Os comentários que ouvimos são tão díspares e o gosto dos leitores é tão variado, ou, até mesmo, radicalmente oposto, que seria impossível, mesmo que quiséssemos, trabalhar para o leitor “médio”. Até ao momento, é-me completamente impossível visualizar esse leitor.

As tiras que referes já são muito antigas, têm um ano ou mais. Se calhar não viste as mais recentes. A sofisticação do material tem aumentando aproximadamente 8% por mês, segundo um estudo independente.

Coisas como o Red Meat funcionam, em parte, para um público regular que aprecia o estilo, entrou no espírito e está em sintonia com o mesmo. Num registo diverso, vejo os Wulffmorgenthaler, que têm coisas excelentes e outras que são verdadeiros enche-chouriços. No entanto, às vezes parece que o público tende para adorar tudo indiscriminadamente.

O material Tira Tira! é tão diversificado que falha em hipnotizar o público do mesmo modo que essoutros artistas. Isto é, não corroemos as defesas críticas da audiência com um “estilo” que os embala para a apreciação do material. As “personagens recorrentes” ajudam, creio, mas ainda não me concentrei nisso. O Marlboro Man, por exemplo, foi um grande fiasco. 90% das pessoas “não perceberam”.

Bom, o teu texto é sobre “A Fórmula da Felicidade”, e o trabalho do Nuno Duarte, do Osvaldo e da Ana Freitas, de modo que não será justo estar para aqui a ocupar espaço com estes considerandos sobre o Tira Tira!

Mário Freitas disse...

Boas, Pedro

Obrigado pela crítica. Enquanto editor, é sempre satisfatório ver alguém tomar um pouco do seu tempo a analisar um "filho", como soi dizer-se.

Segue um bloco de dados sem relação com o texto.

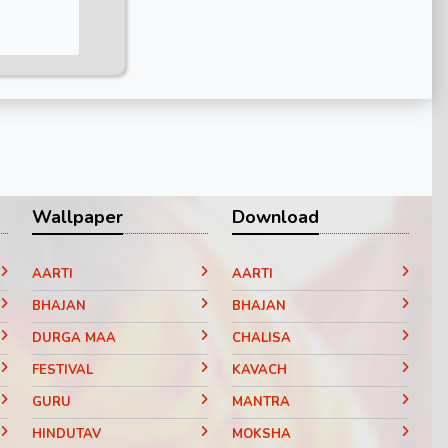
Wallpaper
Download
AARTI
AARTI
BHAJAN
BHAJAN
DURGA MAA
CHALISA
FESTIVAL
KAVACH
GURU
MANTRA
HINDUTAV
MOKSHA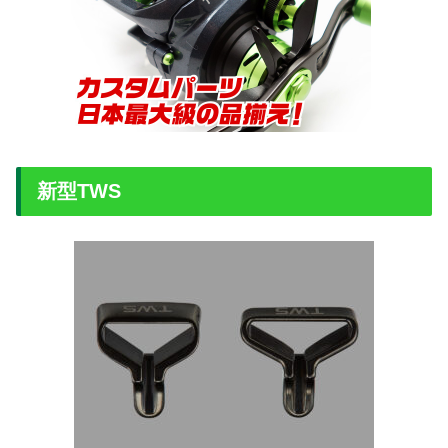
新型TWS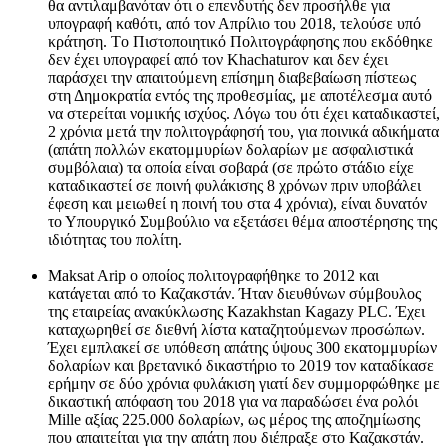
θα αντιλαμβανόταν ότι ο επενδυτής δεν προσήλθε για
υπογραφή καθότι, από τον Απρίλιο του 2018, τελούσε υπό
κράτηση. Tο Πιστοποιητικό Πολιτογράφησης που εκδόθηκε
δεν έχει υπογραφεί από τον Khachaturov και δεν έχει
παράσχει την απαιτούμενη επίσημη διαβεβαίωση πίστεως
στη Δημοκρατία εντός της προθεσμίας, με αποτέλεσμα αυτό
να στερείται νομικής ισχύος. Λόγω του ότι έχει καταδικαστεί,
2 χρόνια μετά την πολιτογράφησή του, για ποινικά αδικήματα
(απάτη πολλών εκατομμυρίων δολαρίων με ασφαλιστικά
συμβόλαια) τα οποία είναι σοβαρά (σε πρώτο στάδιο είχε
καταδικαστεί σε ποινή φυλάκισης 8 χρόνων πριν υποβάλει
έφεση και μειωθεί η ποινή του στα 4 χρόνια), είναι δυνατόν
το Υπουργικό Συμβούλιο να εξετάσει θέμα αποστέρησης της
ιδιότητας του πολίτη.
Maksat Arip ο οποίος πολιτογραφήθηκε το 2012 και
κατάγεται από το Καζακστάν. Ήταν διευθύνων σύμβουλος
της εταιρείας ανακύκλωσης Kazakhstan Kagazy PLC. Έχει
καταχωρηθεί σε διεθνή λίστα καταζητούμενων προσώπων.
Έχει εμπλακεί σε υπόθεση απάτης ύψους 300 εκατομμυρίων
δολαρίων και βρετανικό δικαστήριο το 2019 τον καταδίκασε
ερήμην σε δύο χρόνια φυλάκιση γιατί δεν συμμορφώθηκε με
δικαστική απόφαση του 2018 για να παραδώσει ένα ρολόι
Mille αξίας 225.000 δολαρίων, ως μέρος της αποζημίωσης
που απαιτείται για την απάτη που διέπραξε στο Καζακστάν.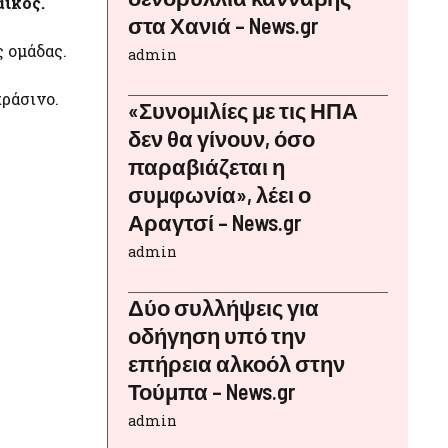
ϊκός.
στα Χανιά – News.gr
 ομάδας.
admin
πράσινο.
«Συνομιλίες με τις ΗΠΑ
δεν θα γίνουν, όσο
παραβιάζεται η
συμφωνία», λέει ο
Αραγτσί – News.gr
admin
Δύο συλλήψεις για
οδήγηση υπό την
επήρεια αλκοόλ στην
Τούμπα – News.gr
admin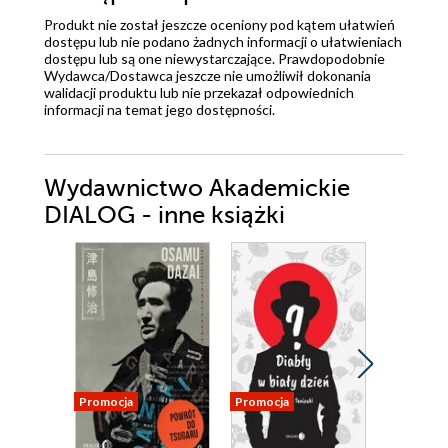
Produkt nie został jeszcze oceniony pod kątem ułatwień
dostępu lub nie podano żadnych informacji o ułatwieniach
dostępu lub są one niewystarczające. Prawdopodobnie
Wydawca/Dostawca jeszcze nie umożliwił dokonania
walidacji produktu lub nie przekazał odpowiednich
informacji na temat jego dostępności.
Wydawnictwo Akademickie
DIALOG - inne książki
Promocja
Promocja
Promocja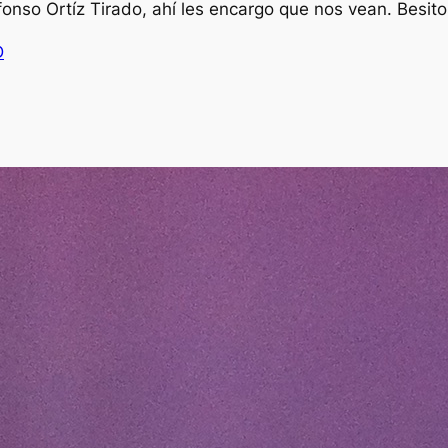
fonso Ortíz Tirado, ahí les encargo que nos vean. Besito
D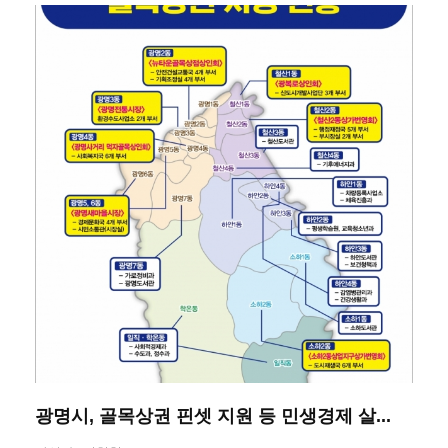
광명시, 골목상권 핀셋 지원 등 민생경제 살...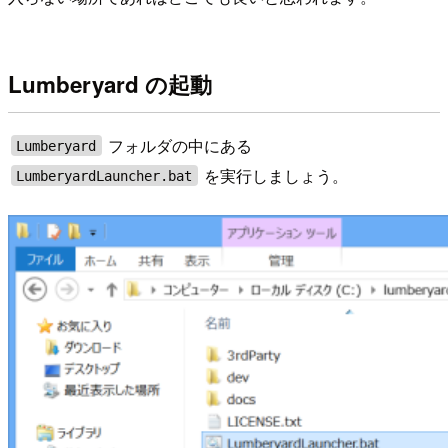
Lumberyard の起動
フォルダの中にある
Lumberyard
を実行しましょう。
LumberyardLauncher.bat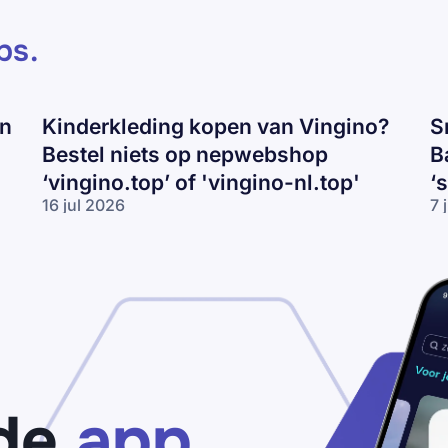
ps
.
en
Kinderkleding kopen van Vingino?
S
Bestel niets op nepwebshop
B
‘vingino.top’ of 'vingino-nl.top'
‘
16 jul 2026
7 
Kinderkleding
Sn
kopen van
va
Vingino?
Ni
Bestel niets
Ad
op
of
nepwebshop
Ba
‘vingino.top’
ko
of 'vingino-
Pa
nl.top'
vo
‘s
de
app
ou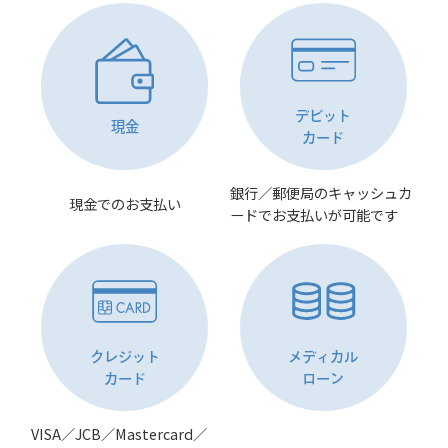
デビット
現金
カード
銀行／郵便局のキャッシュカ
現金でのお支払い
ードでお支払いが可能です
クレジット
メディカル
カード
ローン
VISA／JCB／Mastercard／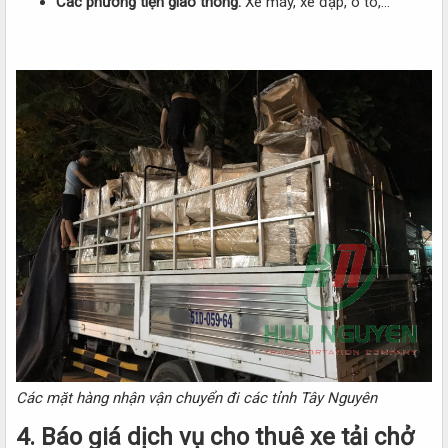
Các phương tiện giao thông:
Xe máy, xe đạp, ô tô,…
Các mặt hàng nhận vận chuyển đi các tỉnh Tây Nguyên
4. Báo giá dịch vụ cho thuê xe tải chở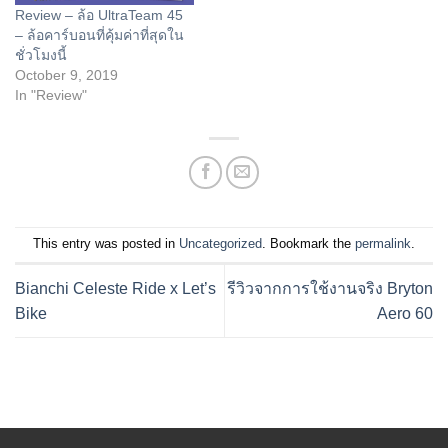
Review – ล้อ UltraTeam 45
– ล้อคาร์บอนที่คุ้มค่าที่สุดใน
ชั่วโมงนี้
October 9, 2019
In "Review"
This entry was posted in
Uncategorized
. Bookmark the
permalink
.
Bianchi Celeste Ride x Let’s
รีวิวจากการใช้งานจริง Bryton
Bike
Aero 60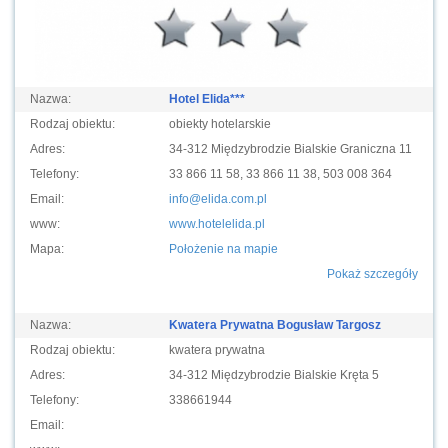
Nazwa:
Hotel Elida***
Rodzaj obiektu:
obiekty hotelarskie
Adres:
34-312 Międzybrodzie Bialskie Graniczna 11
Telefony:
33 866 11 58, 33 866 11 38, 503 008 364
Email:
info@elida.com.pl
www:
www.hotelelida.pl
Mapa:
Położenie na mapie
Pokaż szczegóły
Nazwa:
Kwatera Prywatna Bogusław Targosz
Rodzaj obiektu:
kwatera prywatna
Adres:
34-312 Międzybrodzie Bialskie Kręta 5
Telefony:
338661944
Email: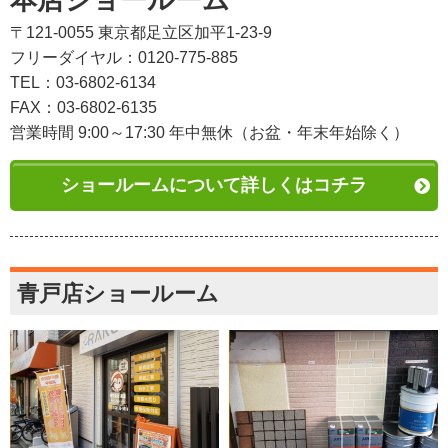
本店ショールーム
〒121-0055 東京都足立区加平1-23-9
フリーダイヤル：0120-775-885
TEL：03-6802-6134
FAX：03-6802-6135
営業時間 9:00～17:30 年中無休（お盆・年末年始除く）
ショールームについて詳しくはコチラ
青戸店ショールーム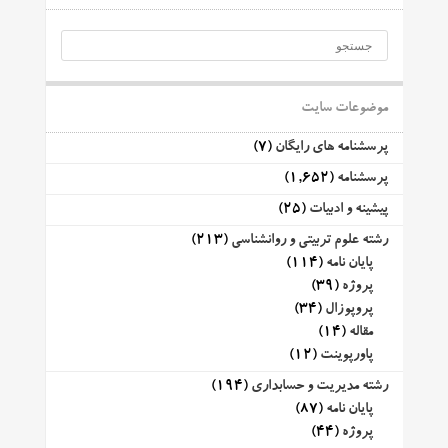
موضوعات سایت
پرسشنامه های رایگان
(7)
پرسشنامه
(1,652)
پیشینه و ادبیات
(25)
رشته علوم تربیتی و روانشناسی
(213)
پایان نامه
(114)
پروژه
(39)
پروپوزال
(34)
مقاله
(14)
پاورپوینت
(12)
رشته مدیریت و حسابداری
(194)
پایان نامه
(87)
پروژه
(44)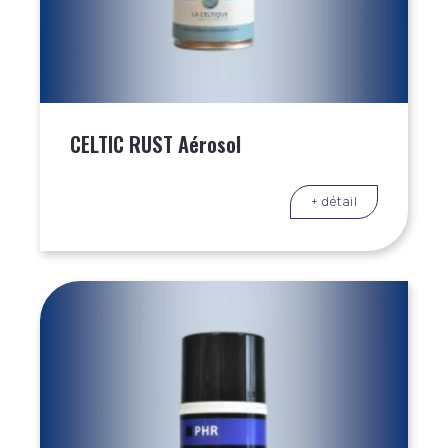
CELTIC RUST Aérosol
+ détail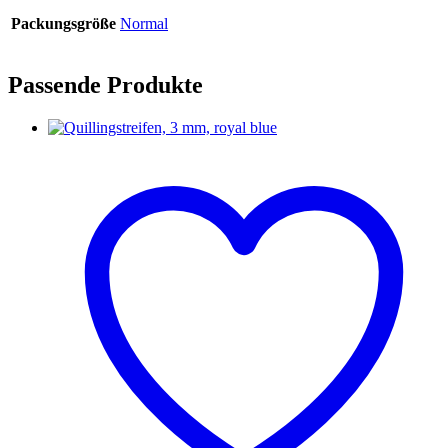
Packungsgröße
Normal
Passende Produkte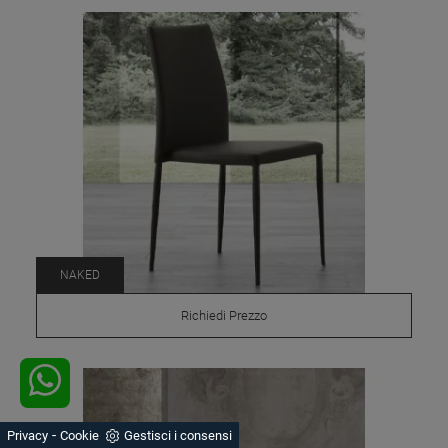
NAKED
Richiedi Prezzo
-
Privacy
Cookie
Gestisci i consensi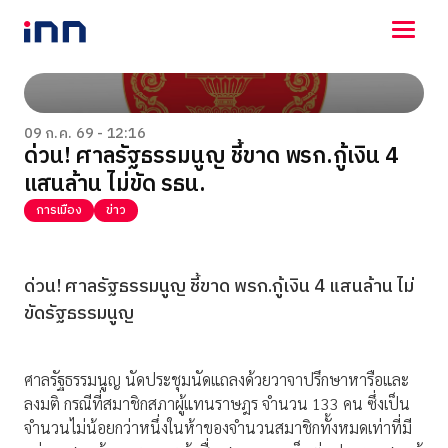
NEWS
ENTERTAINMENT
09 ก.ค. 69 - 12:16
ด่วน! ศาลรัฐธรรมนูญ ชี้ขาด พรก.กู้เงิน 4
LIFESTYLE
แสนล้าน ไม่ขัด รธน.
HOROSCOPE
LOTTERY
การเมือง
ข่าว
VIDEO
ร่วมด้วยช่วยกัน
ด่วน! ศาลรัฐธรรมนูญ ชี้ขาด พรก.กู้เงิน 4 แสนล้าน ไม่
ขัดรัฐธรรมนูญ
ศาลรัฐธรรมนูญ นัดประชุมนัดแถลงด้วยวาจาปรึกษาหารือและ
ลงมติ กรณีที่สมาชิกสภาผู้แทนราษฎร จำนวน 133 คน ซึ่งเป็น
จำนวนไม่น้อยกว่าหนึ่งในห้าของจำนวนสมาชิกทั้งหมดเท่าที่มี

Depois de ter perdido a esperança de te ver comentar as minhas anteriores edições, nomeadamente o Pig, folgo em registar esta maior atenção sobre a Fórmula e os seus autores. É mais do que merecido.

Um abraço,

Pedro Moura disse...

Olá, Mário.
Obrigado. Creio estares num caminho consolidado para a edição de uma classe de livros de banda desenhada dignos e que poderão chegar a um público alargado. Se realmente não fiz comentários sobre as anteriores edições, foi porque a sua leitura não me havia suscitado notas interessantes... Poderei repensar a minha posição e, numa segunda leitura, tentar encontrar algo a dizer.
Até breve!
Pedro

Mário Freitas disse...

Olá, Pedro

Confeso que "Banda Desenhada digna" faz lembrar algo muito pobrezinho, mas que ainda assim "merece viver", como soi dizer-se. Eu não quero fazer BD digna; quero fazer BD de qualidade, que se distinga pela edição cuidada e, sobretudo e sempre, pela componente de entretenimento narrativo, que é, como quem diz, BD comercial sem quaisquer pruridos em tal. Isto não significará, jamais, que caia na boçalidade comercial, embora, e se queres a minha opinião honesta, esta não seja mais gravosa que a boçalidade experimentalista extrema.

Confesso-te que assumi que não tivesses lido sequer as minhas edições anteriores e acredito que não tenhas lido os 4 Pigs e os 3 CAOS. Sem qualquer juízo ulterior de valor, já te vi analisar outras ediçãoes que não tinham os experimentalismos gráficos que podes encontrar no Pig 2 ou 3.

O Pig 2, por exemplo, joga com a utilização do lettering como forma expressionista da voz das personagens, tornando-se mesmo uma extensão física delas, a ponto da sua desagregação representar a desagregação das próprias personagens. No Pig 3, o estilo gráfico vectorial do GEvan.. (dois pontinhos oblige) permite uma fusão ou incorporação das vinhetas no próprio cenário, utilizando-se situações desde correntes como guias de vinhetas numa prisão, relógios como vinhetas numa cena de pressa imensa do protagonista, ou uma cena de um reunião corporativa em que a forma e ritmo das vinhetas segue a lógica evolutiva de um gráfico empresarial.

Se inventei a pólvora com isto? Certamente que não. Mas são assim tantas as situações em que vemos a linguagem da BD ser usada para além do mero encadeamento narrativo sequencial? Também não me cheira.